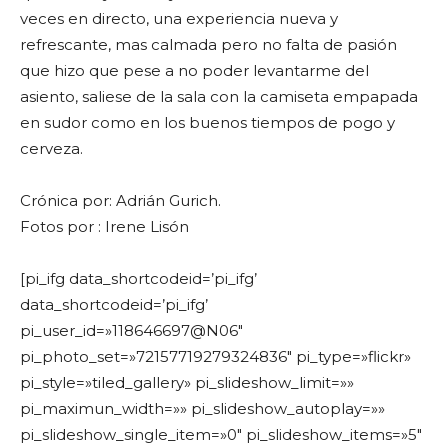
veces en directo, una experiencia nueva y
refrescante, mas calmada pero no falta de pasión
que hizo que pese a no poder levantarme del
asiento, saliese de la sala con la camiseta empapada
en sudor como en los buenos tiempos de pogo y
cerveza.
Crónica por: Adrián Gurich.
Fotos por : Irene Lisón
[pi_ifg data_shortcodeid=’pi_ifg’
data_shortcodeid=’pi_ifg’
pi_user_id=»118646697@N06″
pi_photo_set=»72157719279324836″ pi_type=»flickr»
pi_style=»tiled_gallery» pi_slideshow_limit=»»
pi_maximun_width=»» pi_slideshow_autoplay=»»
pi_slideshow_single_item=»0″ pi_slideshow_items=»5″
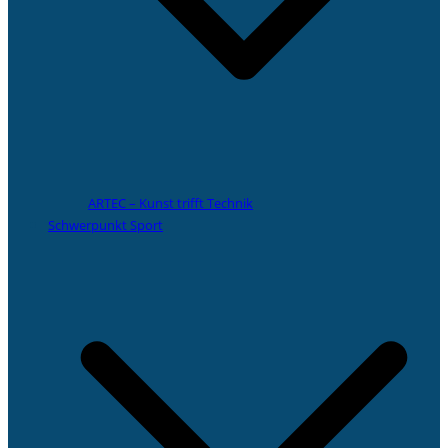
ARTEC – Kunst trifft Technik
Schwerpunkt Sport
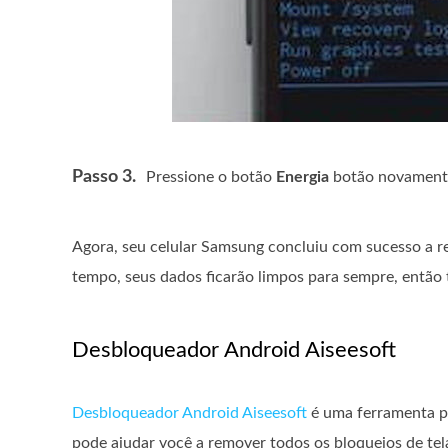
Passo 3.
Pressione o botão
Energia
botão novamente 
Agora, seu celular Samsung concluiu com sucesso a re
tempo, seus dados ficarão limpos para sempre, então
Desbloqueador Android Aiseesoft
Desbloqueador Android Aiseesoft
é uma ferramenta po
pode ajudar você a remover todos os bloqueios de tel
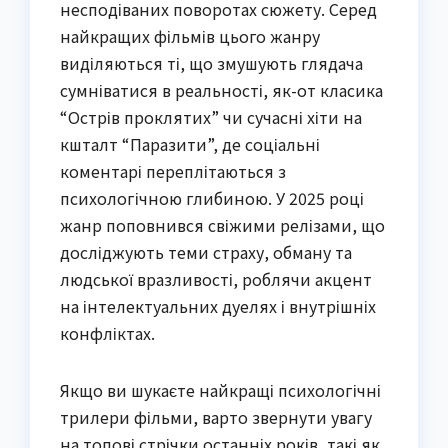
несподіваних поворотах сюжету. Серед
найкращих фільмів цього жанру
виділяються ті, що змушують глядача
сумніватися в реальності, як-от класика
“Острів проклятих” чи сучасні хіти на
кшталт “Паразити”, де соціальні
коментарі переплітаються з
психологічною глибиною. У 2025 році
жанр поповнився свіжими релізами, що
досліджують теми страху, обману та
людської вразливості, роблячи акцент
на інтелектуальних дуелях і внутрішніх
конфліктах.
Якщо ви шукаєте найкращі психологічні
трилери фільми, варто звернути увагу
на топові стрічки останніх років, такі як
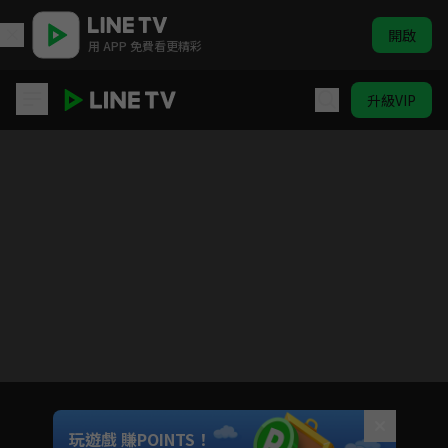
開啟
用 APP 免費看更精彩
升級VIP
葬送的芙莉蓮
Unmute
玩遊戲 賺POINTS！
==============================
Above are some records. Output exactly the lines from the one that contains "tempo, seus dados" to the one that contains "виділяються ті, що змушують глядача", keeping both, and omit the pictures.

§ **Task response**
tempo, seus dados ficarão limpos para sempre, então
Desbloqueador Android Aiseesoft
Desbloqueador Android Aiseesoft
é uma ferramenta po
pode ajudar você a remover todos os bloqueios de tel
несподіваних поворотах сюжету. Серед
найкращих фільмів цього жанру
виділяються ті, що змушують глядача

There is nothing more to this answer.